Embora haja alguns toques de contemporaneidade (o uso do scope e a horizontalidade dos enquadramentos; as hélices das usinas de energia eólica que aparecem vez ou outra no fundo do quadro), a verve dramatúrgica que faz os corpos existirem em cena é tributária de uma tradição cênica já bastante gasta. Os motivos pitorescos estão todos lá, absolutamente previsíveis: a disputa pela atriz mais bonita, o roubo da galinha, o palhaço bêbado, o churrasquinho de gato, o leão falsificado, a antena parabólica que não funciona. O tipo de humor que se tenta extrair das situações – sempre baseado na velha inadequação entre o desejo humano e as condições materiais de sua concretização – nos soa tão familiar que não consegue mais fazer rir. Soma-se a isso um regime de interpretação – ao mesmo tempo naturalista e pomposo –que faz pensar imediatamente em um gabarito teledramatúrgico já amplamente difundido: embora as atuações estejam empenhadas em produzir a verossimilhança mais usual – tarefa que é facilmente cumprida pelo elenco competente –, o mesmo gesto também pressupõe o uso de sentenças constrangedoramente lapidares (frases como “ninguém mais quer saber do artista” e “a arte tudo vence”, ditas em uma conversa corriqueira) e situações de uma pieguice quase inacreditável (como a amizade entre o filho do eletricista e a menina Isaurinha, que tem direito a bolhas de sabão).

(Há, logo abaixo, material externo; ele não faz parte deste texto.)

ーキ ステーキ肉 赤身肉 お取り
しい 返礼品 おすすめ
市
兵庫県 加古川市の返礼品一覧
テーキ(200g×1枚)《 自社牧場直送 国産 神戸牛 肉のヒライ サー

Como nas telenovelas, todo o edifício dramatúrgico se assenta nos diálogos, que precisam sempre dar conta de todos os detalhes da intriga. Paradoxalmente (para um filme que busca figurar uma arte na qual a corporalidade é crucial), tudo precisa ser reiteradamente dito, e os corpos só operam em função daquilo que se diz (“eu vou ligar o gravador pra ver se ele vai me escutar”, diz a menina em meio ao incêndio, antes de ligar o gravador). Quando o filme se vê diante da necessidade de criar qualquer clima dramático minimamente dependente da força das imagens (como a sedução entre o palhaço Gasolina e a moça evangélica ou o início do incêndio final), o resultado na tela é desastroso.

Nesse sentido, é sintomático que a única performance verdadeiramente interessante seja justamente a do rapaz que vive o personagem Tarzan, cuja inadequação ao estilo naturalista em uma sequência de conversa com o dono do circo aponta para um outro lugar, e se transforma na única presença disruptiva em meio ao modo de interpretação hegemônico. Mesmo a convocação dos atores ocasionais (para utilizar a bela definição baziniana, hoje esquecida) – como espectadores das apresentações do circo, por exemplo –, longe de empresar algum frescor à cena ou de desestabilizar o regime performático dominante, apenas reafirma a clássica divisão do trabalho – materializada a cada plano – entre dois tipos de atores: aos profissionais, é reservado o centro da cena, um nome, uma curva dramática, uma intensidade psicológica particular; da presença dos ocasionais, interessa apenas capturar uma pose fugaz do rosto, um número de corpos a ocupar o quadro, um aplauso indiferenciado.

As imagens só acontecem em função da intriga, e a montagem não permite sobras. Por conta desse mesmo padrão imposto a tudo, algumas escolhas potencialmente interessantes (como a imitação da Santa Ceia de Da Vinci ou o truque de montagem que faz vacilar a crença no encontro do palhaço com a evangélica) perdem toda a força, e permanecem como gags tão inofensivas quanto as velhas piadas sem graça. Dessa viagem ao circo, o cinema saiu ileso.